Transferable Highly (001) Oriented Sb2Se3 Nanorod Films on Flexible Substrates for Innovative Optoelectronic Devices

Abstract Thin films of antimony chalcogenides, Sb 2 X 3 (X = S, Se, or S x Se 1−x ), comprised of (001) oriented nanorods are highly desirable for optoelectronic applications owing to their light trapping capacity and highly efficient charge transport along the optimally aligned quasi‐1D (Sb 4 X 6 ) n ribbons. Here, highly (001) oriented Sb 2 Se 3 nanorod (Sb 2 Se 3 NR) layers are obtained via a novel template growth method, and transfer these layers to functional substrates via a polymer‐assisted technique. Transferable layers overcome the current challenges associated with achieving oriented growth directly on the desired substrate.

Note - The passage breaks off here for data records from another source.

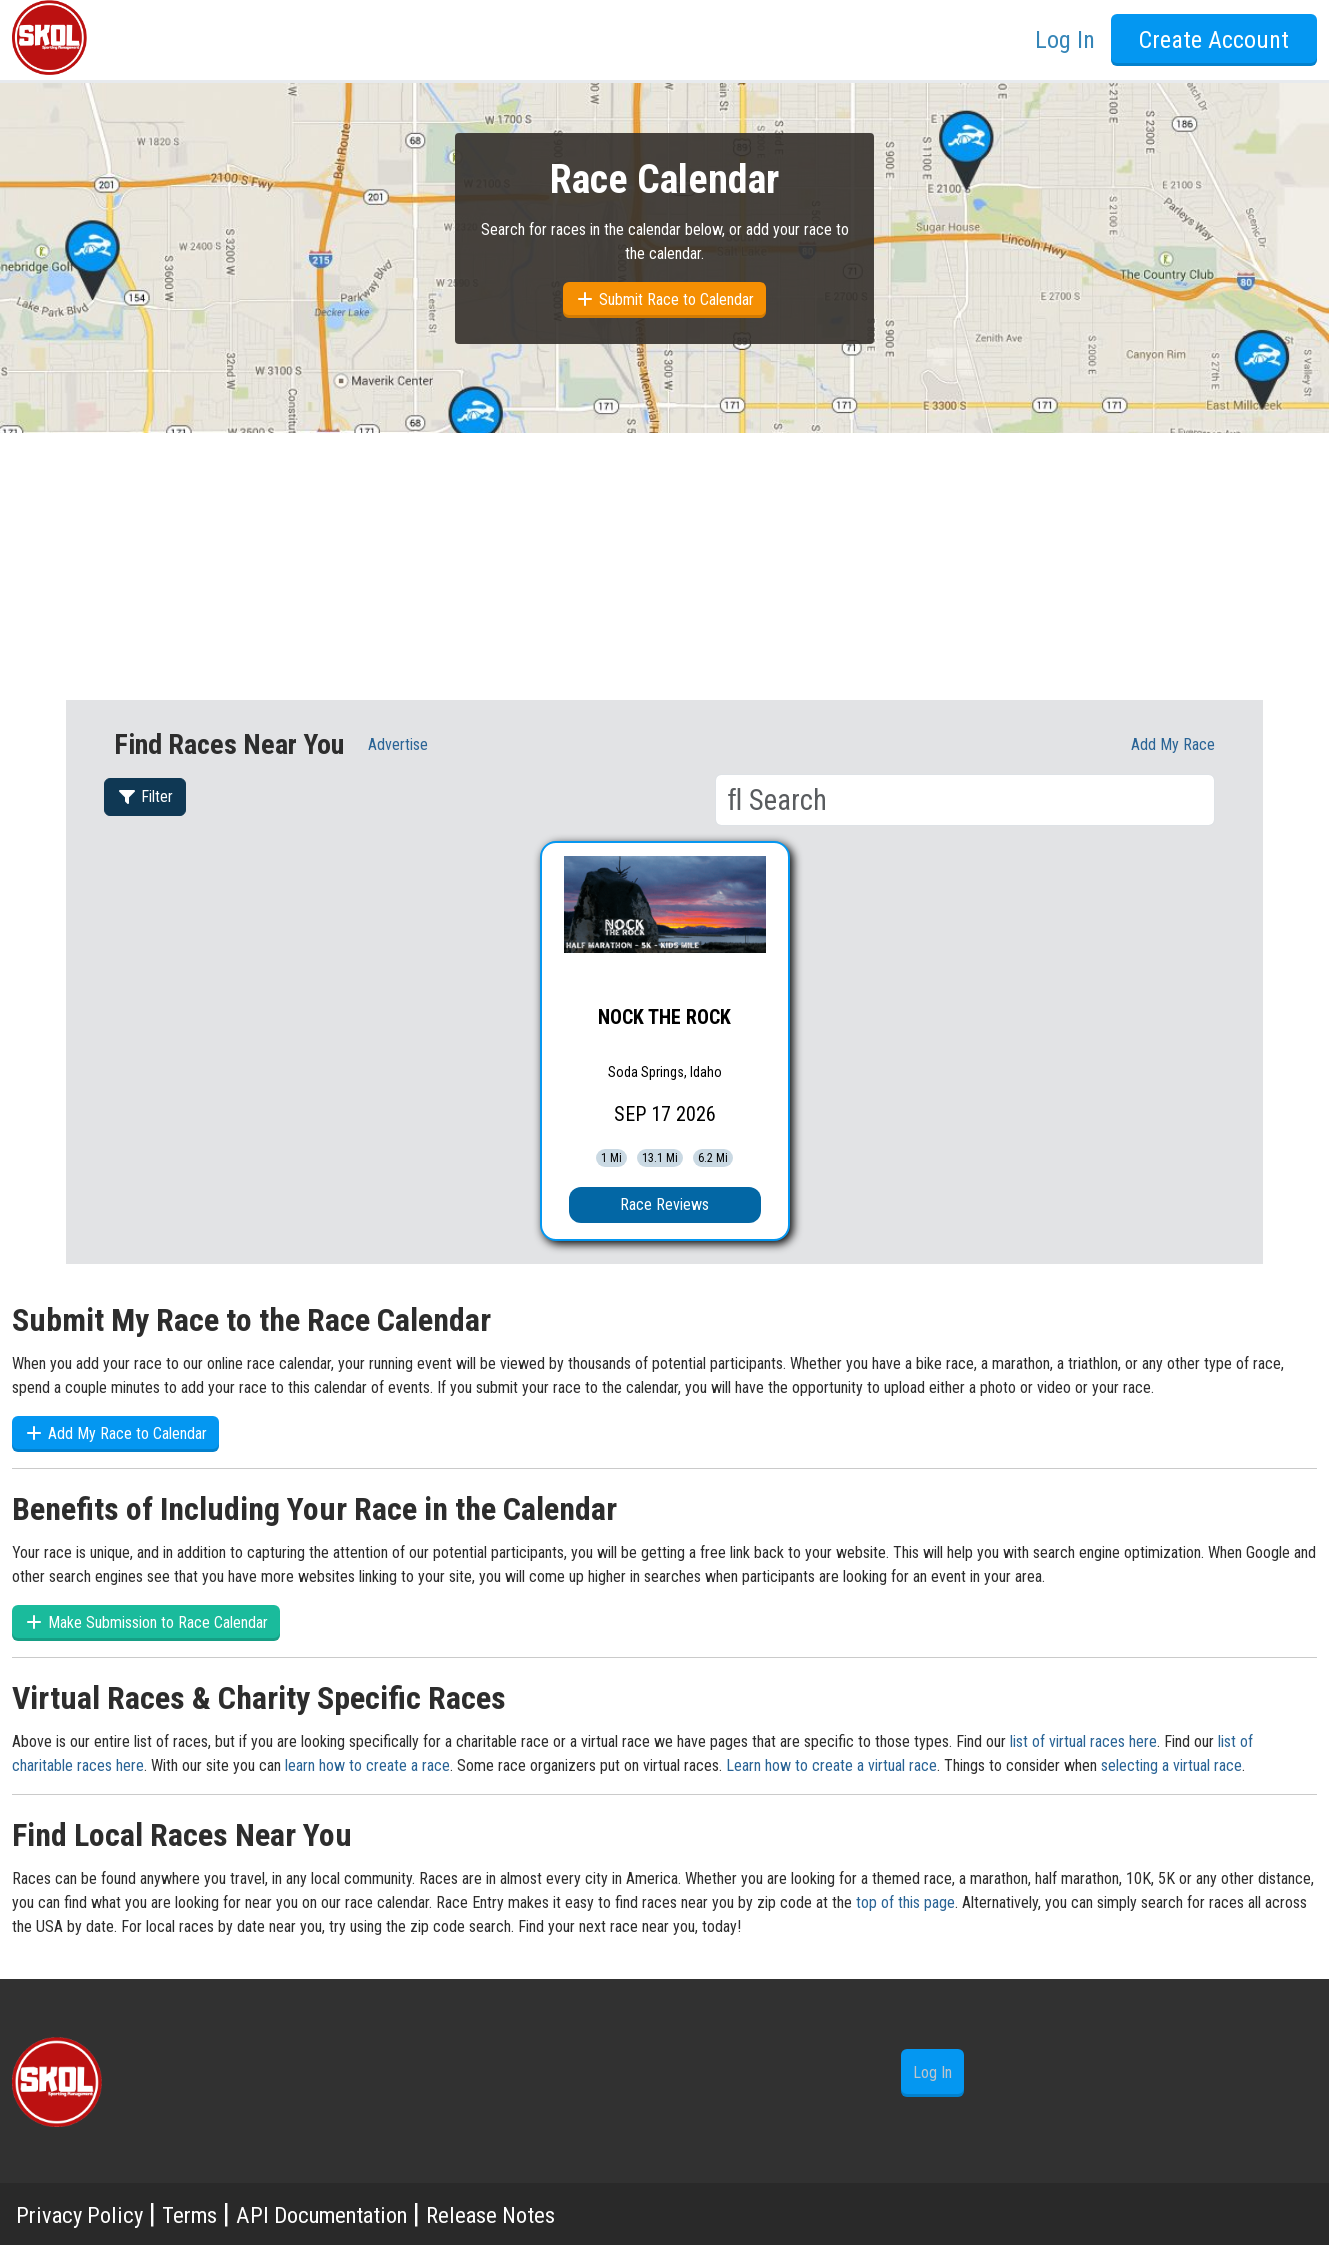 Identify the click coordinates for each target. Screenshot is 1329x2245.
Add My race (1173, 744)
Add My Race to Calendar (115, 1433)
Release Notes (585, 2213)
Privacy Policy (91, 2213)
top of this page (905, 1902)
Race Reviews (664, 1204)
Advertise (398, 744)
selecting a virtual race (1171, 1765)
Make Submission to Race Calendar (146, 1622)
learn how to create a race (367, 1765)
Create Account (1214, 40)
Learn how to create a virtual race (831, 1765)
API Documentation (380, 2213)
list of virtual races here (1083, 1741)
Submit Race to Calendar (664, 299)
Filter (145, 796)
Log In (1065, 40)
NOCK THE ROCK (664, 1017)
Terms (219, 2213) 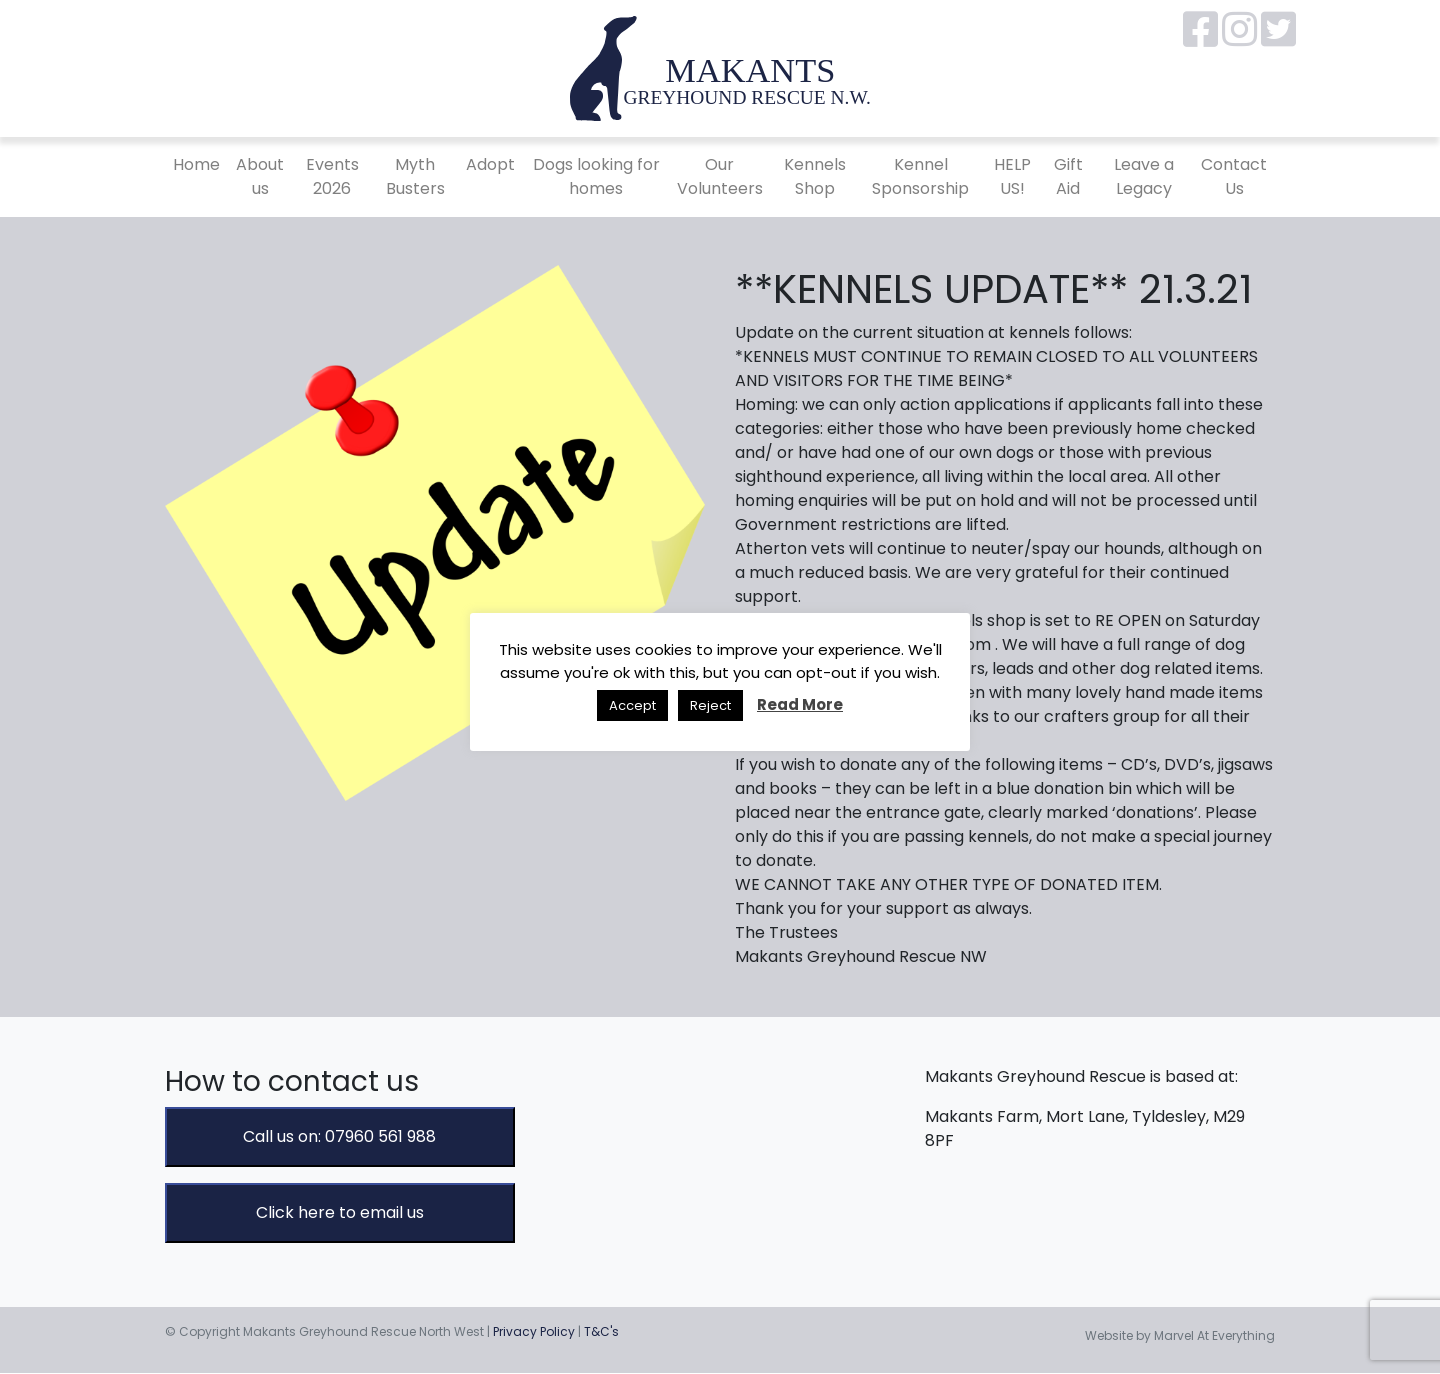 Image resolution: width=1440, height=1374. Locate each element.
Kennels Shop (815, 176)
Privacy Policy (534, 1331)
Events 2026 (332, 176)
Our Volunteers (720, 176)
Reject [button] (710, 705)
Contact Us (1234, 176)
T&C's (601, 1331)
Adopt (490, 164)
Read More (800, 704)
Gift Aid (1068, 176)
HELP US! (1012, 176)
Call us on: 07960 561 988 (339, 1136)
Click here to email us (340, 1212)
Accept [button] (632, 705)
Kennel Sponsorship (920, 176)
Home (196, 164)
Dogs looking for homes (596, 176)
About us (260, 176)
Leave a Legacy (1144, 176)
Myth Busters (415, 176)
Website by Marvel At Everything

Using a combination of a low‐temperature processable SnO 2 nanoparticle transport layer and encapsulation/etching techniques photodetector devices are fabricated with excellent electrical contact. The optimized transferred devices show broad range photoresponse with signal‐to‐noise ratios up to 10 5 and responsivities reaching 0.96 mA W −1 . Importantly, access to low‐temperature processing enables the fabrication of flexible devices. Based on this platform, a proof‐of‐concept self‐powered flexible heart rate monitor is fabricated. The achievement of transferable Sb 2 Se 3 NR layers introduced in this work is expected to be readily applicable to generate new (001) Sb 2 Se 3 device architectures that may otherwise not be achievable via direct deposition, with application in photoelectrochemical water splitting, battery electrodes, and solar cells.